8. The intelligent manufacturing production line optimization control method based on digital twin as described in claim 1, characterized in that, The reconstructing of the control topology as the execution basis involves the following steps: Based on state extrapolation information, the difference between the physical conservation residual and the boundary value of the safety envelope is determined, and the physical conservation residual exceeding the boundary value of the safety envelope is recorded as abnormal information to obtain abnormal deviation data. Based on the abnormal deviation data, control nodes that correspond to the abnormal deviation data and have continuous difference judgment information are identified as risk nodes, and signal connection edges that have signal connection relationships with risk nodes and correspond to abnormal deviation data are identified as risk connection edges. Risk nodes are marked as isolation objects and risk connection edges are marked as deletion objects to obtain reconstruction marking information. Based on the reconstructed labeling information, the initial control topology is deleting signal connection edges and isolating control nodes to form the control topology for execution.

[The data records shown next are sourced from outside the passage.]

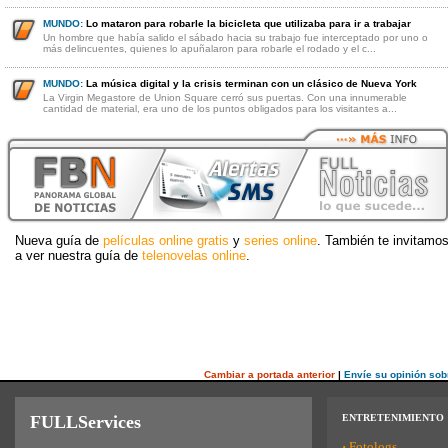
MUNDO:
Lo mataron para robarle la bicicleta que utilizaba para ir a trabajar
Un hombre que había salido el sábado hacia su trabajo fue interceptado por uno o
más delincuentes, quienes lo apuñalaron para robarle el rodado y el c...
MUNDO:
La música digital y la crisis terminan con un clásico de Nueva York
La Virgin Megastore de Union Square cerró sus puertas. Con una innumerable
cantidad de material, era uno de los puntos obligados para los visitantes a...
Nueva guía de
películas online gratis
y
series online
. También te invitamo
a ver nuestra guía de
telenovelas online
.
Cambiar a portada anterior
|
Envíe su opinión sob
FULLServices
ENTRETENIMIENTO
·
Fotologs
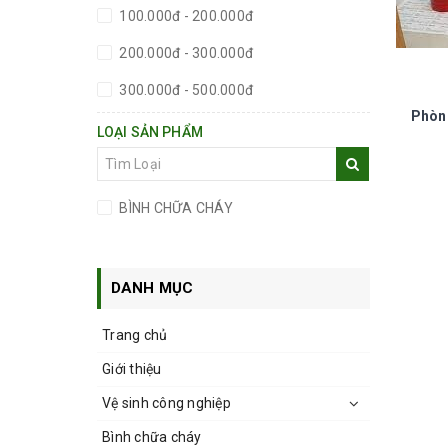
100.000đ - 200.000đ
200.000đ - 300.000đ
300.000đ - 500.000đ
Phòn
500.000đ - 1.000.000đ
LOẠI SẢN PHẨM
Giá trên 1.000.000đ
BÌNH CHỮA CHÁY
DANH MỤC
Trang chủ
Giới thiệu
Vệ sinh công nghiệp
Bình chữa cháy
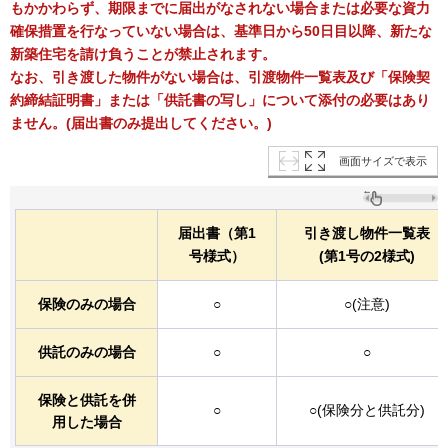
もかかわらず、期限までに届出がなされない場合または必要な資力
確保措置を行なっていない場合は、基準日から50日目以降、新たな
新築住宅を請け負うことが禁止されます。
なお、引き渡した物件がない場合は、引渡物件一覧表及び「保険契
約締結証明書」または「供託書の写し」について添付の必要はあり
ません。(届出書のみ提出してください。)
画面サイズで表示
届出書（第1
引き渡し物件一覧表
号様式）
(第1号の2様式)
保険のみの場合
○
○
(注意)
供託のみの場合
○
○
保険と供託を併
○
○
(保険分と供託分)
用した場合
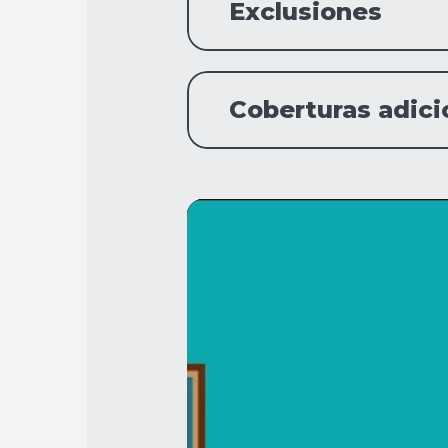
Exclusiones
Coberturas adici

9. The intelligent manufacturing production line optimization control method based on digital twin as described in claim 1, characterized in that, The specific steps for obtaining control feedback information are as follows: Based on the safety envelope, interval matching is performed on the physical conservation residuals within the current control cycle, and conflict detection is performed on the control instructions corresponding to the isolated control nodes to obtain transaction commit determination information. When the physical conservation residual characterization of the transaction commit determination information is within the safe envelope and there is no control instruction conflict, atomic state switching processing is performed on the control instructions marked as pending transaction state to change the pending transaction state to committed transaction state and obtain the set of committed control instructions. Based on the submitted set of control instructions, drive mapping is performed on the control topology of the execution basis to generate drive execution signals that match the corresponding control nodes and send them to the corresponding drive execution. During the execution of CNC drive, drive response data is collected in real time, and the collected operation response data is extracted and processed to obtain control feedback information.

10. The intelligent manufacturing production line optimization control method based on digital twin as described in claim 1, characterized in that, The specific steps for forming the initial control topology for the next cycle are as follows: Based on control feedback information, feedback feature data corresponding to the operating status, command execution status and drive response status of the control node are extracted. Incremental factor elimination method is used to iteratively remove error factors and filter noise in the feedback feature data to obtain feature data after eliminating interference. Based on the feature data after interference elimination, the configuration parameters of control node signal reliability and control priority are numerically corrected and updated to obtain the updated set of configuration parameters. Based on the updated set of configuration parameters, the signal connection relationships between control nodes are structurally mapped and reorganized to form the initial control topology for the next control cycle.